» **EXERCISE DETAILS**
Exact copy, pictures excluded: reproduce every record below.
(DATA FOR THE TASK)
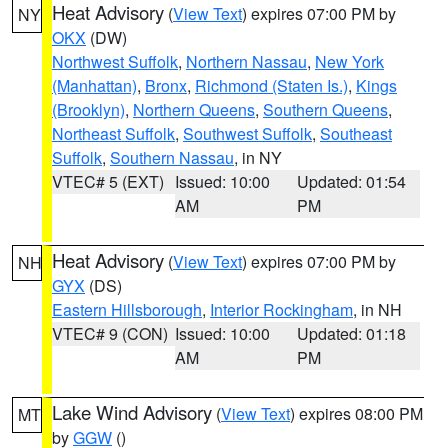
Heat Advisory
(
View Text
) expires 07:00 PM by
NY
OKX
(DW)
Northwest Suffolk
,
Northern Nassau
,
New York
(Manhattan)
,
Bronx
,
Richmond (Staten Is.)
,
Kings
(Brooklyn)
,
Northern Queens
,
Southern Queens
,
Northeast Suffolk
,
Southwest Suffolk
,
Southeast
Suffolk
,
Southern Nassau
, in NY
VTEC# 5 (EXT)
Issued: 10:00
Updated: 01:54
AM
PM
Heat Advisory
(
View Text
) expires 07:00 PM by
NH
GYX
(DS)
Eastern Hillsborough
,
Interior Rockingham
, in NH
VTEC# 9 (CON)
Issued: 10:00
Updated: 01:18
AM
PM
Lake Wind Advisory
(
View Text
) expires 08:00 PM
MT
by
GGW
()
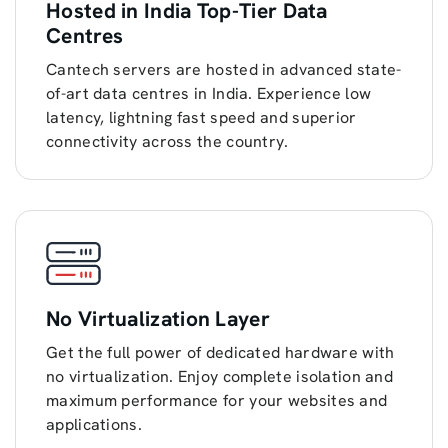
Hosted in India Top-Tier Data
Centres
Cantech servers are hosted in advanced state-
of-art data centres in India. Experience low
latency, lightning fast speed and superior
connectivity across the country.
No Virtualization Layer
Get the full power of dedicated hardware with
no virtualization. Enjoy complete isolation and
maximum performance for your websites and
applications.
(End DATA FOR THE TASK)
» **WRITTEN ANSWER**
Heat Advisory
(
View Text
) expires 07:00 PM by
NY
OKX
(DW)
Northwest Suffolk
,
Northern Nassau
,
New York
(Manhattan)
,
Bronx
,
Richmond (Staten Is.)
,
Kings
(Brooklyn)
,
Northern Queens
,
Southern Queens
,
Northeast Suffolk
,
Southwest Suffolk
,
Southeast
Suffolk
,
Southern Nassau
, in NY
VTEC# 5 (EXT)
Issued: 10:00
Updated: 01:54
AM
PM
Heat Advisory
(
View Text
) expires 07:00 PM by
NH
GYX
(DS)
Eastern Hillsborough
,
Interior Rockingham
, in NH
VTEC# 9 (CON)
Issued: 10:00
Updated: 01:18
AM
PM
Lake Wind Advisory
(
View Text
) expires 08:00 PM
MT
by
GGW
()
Hosted in India Top-Tier Data
Centres
Cantech servers are hosted in advanced state-
of-art data centres in India. Experience low
latency, lightning fast speed and superior
connectivity across the country.
No Virtualization Layer
Get the full power of dedicated hardware with
no virtualization. Enjoy complete isolation and
maximum performance for your websites and
applications.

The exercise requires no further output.